ASSIGNMENT: Pictures aside, write out the data exactly as it reads.

········

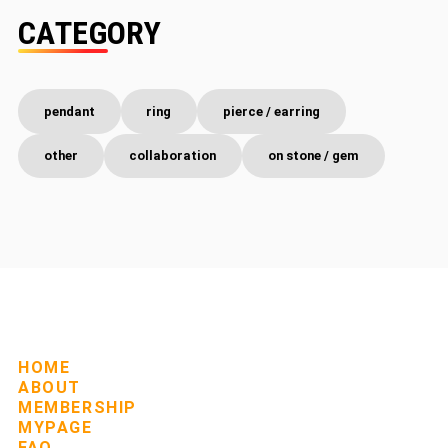
C
A
T
E
G
O
R
Y
pendant
ring
pierce / earring
other
collaboration
on stone / gem
HOME
ABOUT
MEMBERSHIP
MYPAGE
FAQ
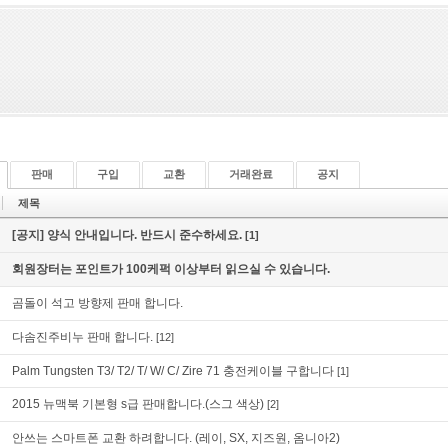
판매
구입
교환
거래완료
공지
제목
[공지] 양식 안내입니다. 반드시 준수하세요.
[1]
회원장터는 포인트가 100케퍽 이상부터 읽으실 수 있습니다.
곰돌이 석고 방향제 판매 합니다.
다솜진주비누 판매 합니다.
[12]
Palm Tungsten T3/ T2/ T/ W/ C/ Zire 71 충전케이블 구합니다
[1]
2015 뉴맥북 기본형 s급 판매합니다.(스그 색상)
[2]
안쓰는 스마트폰 교환 하려합니다. (레이, SX, 지즈원, 옴니아2)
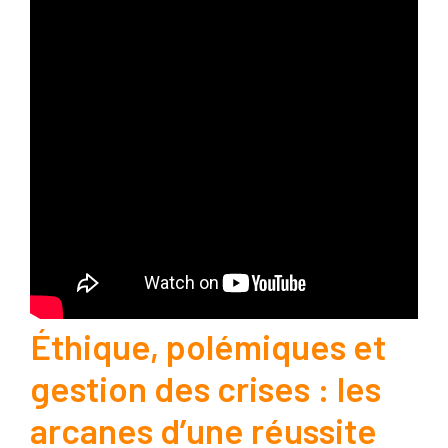
Éthique, polémiques et
gestion des crises : les
arcanes d’une réussite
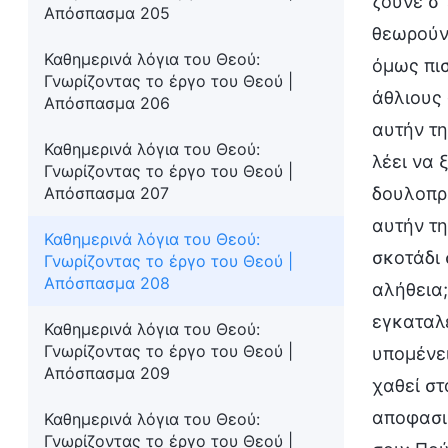
ζούνε σ’
Απόσπασμα 205
θεωρούν 
Καθημερινά λόγια του Θεού:
όμως πισ
Γνωρίζοντας το έργο του Θεού |
άθλιους 
Απόσπασμα 206
αυτήν τη
Καθημερινά λόγια του Θεού:
λέει να 
Γνωρίζοντας το έργο του Θεού |
Απόσπασμα 207
δουλοπρε
αυτήν τη
Καθημερινά λόγια του Θεού:
σκοτάδι 
Γνωρίζοντας το έργο του Θεού |
Απόσπασμα 208
αλήθεια;
εγκαταλε
Καθημερινά λόγια του Θεού:
Γνωρίζοντας το έργο του Θεού |
υπομένει
Απόσπασμα 209
χαθεί στ
αποφασισ
Καθημερινά λόγια του Θεού:
Γνωρίζοντας το έργο του Θεού |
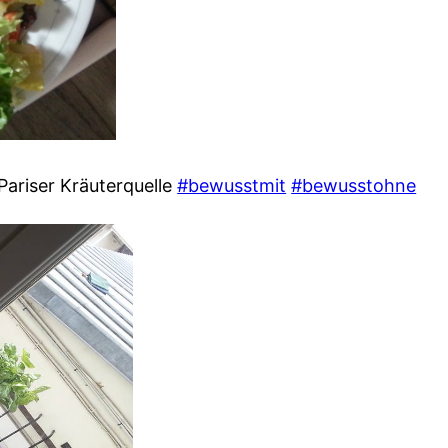
Pariser Kräuterquelle
#bewusstmit
#bewusstohne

········

WRITTEN SOLUTION:
C
A
T
E
G
O
R
Y
pendant
ring
pierce / earring
other
collaboration
on stone / gem
HOME
ABOUT
MEMBERSHIP
MYPAGE
FAQ
판매
구입
교환
거래완료
공지
제목
[공지] 양식 안내입니다. 반드시 준수하세요.
[1]
회원장터는 포인트가 100케퍽 이상부터 읽으실 수 있습니다.
곰돌이 석고 방향제 판매 합니다.
다솜진주비누 판매 합니다.
[12]
Palm Tungsten T3/ T2/ T/ W/ C/ Zire 71 충전케이블 구합니다
[1]
2015 뉴맥북 기본형 s급 판매합니다.(스그 색상)
[2]
안쓰는 스마트폰 교환 하려합니다. (레이, SX, 지즈원, 옴니아2)
Éthique, polémiques et
gestion des crises : les
arcanes d’une réussite
ζούνε σ’
Απόσπασμα 205
θεωρούν 
Καθημερινά λόγια του Θεού:
όμως πισ
Γνωρίζοντας το έργο του Θεού |
άθλιους 
Απόσπασμα 206
αυτήν τη
Καθημερινά λόγια του Θεού:
λέει να 
Γνωρίζοντας το έργο του Θεού |
Απόσπασμα 207
δουλοπρε
αυτήν τη
Καθημερινά λόγια του Θεού:
σκοτάδι 
Γνωρίζοντας το έργο του Θεού |
Απόσπασμα 208
αλήθεια;
εγκαταλε
Καθημερινά λόγια του Θεού:
Γνωρίζοντας το έργο του Θεού |
υπομένει
Απόσπασμα 209
χαθεί στ
αποφασισ
Καθημερινά λόγια του Θεού:
Γνωρίζοντας το έργο του Θεού |
Pariser Kräuterquelle
#bewusstmit
#bewusstohne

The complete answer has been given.